** Opening RECORDS SHOWN block **

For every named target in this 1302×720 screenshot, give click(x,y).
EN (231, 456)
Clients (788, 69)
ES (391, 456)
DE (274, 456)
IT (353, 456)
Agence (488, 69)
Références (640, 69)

** Closing RECORDS SHOWN block **
** Opening RECORDS SHOWN block **

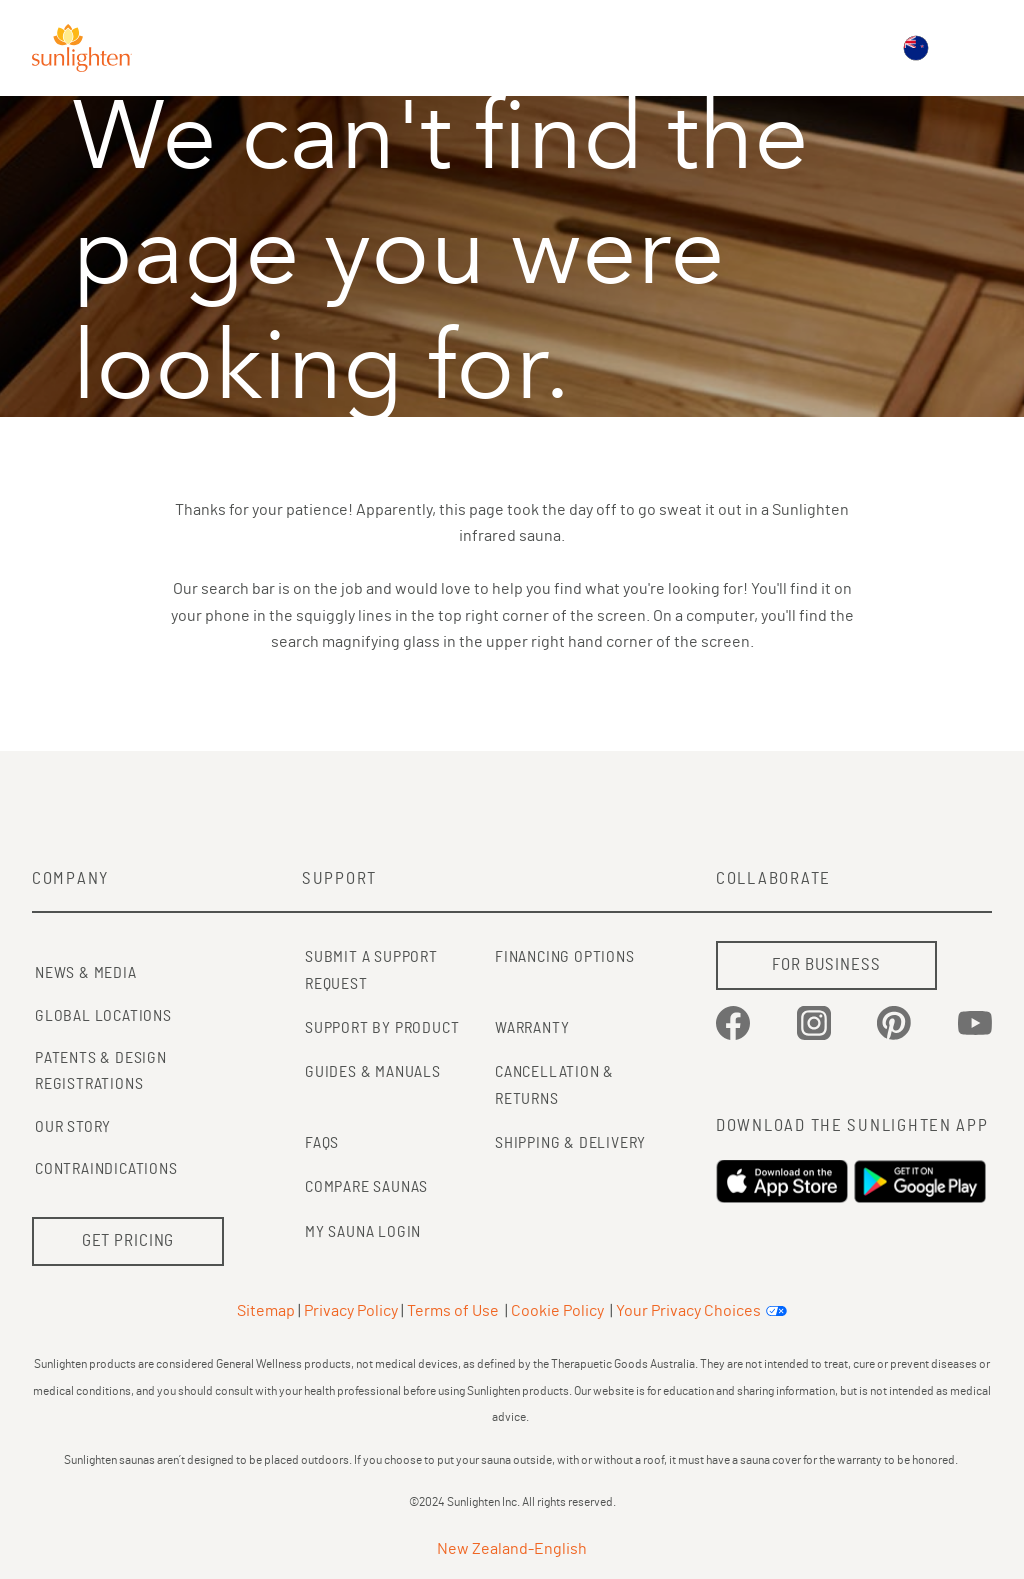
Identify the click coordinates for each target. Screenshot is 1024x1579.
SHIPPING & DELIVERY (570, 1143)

** Closing RECORDS SHOWN block **

EXERCISE GOAL: Filter the entries down to the lines that include the string "target".

PROBLEM SOLUTION:
For every named target in this 1302×720 screenshot, give click(x,y).
Identify the click coordinates for each target. Screenshot is 1024x1579.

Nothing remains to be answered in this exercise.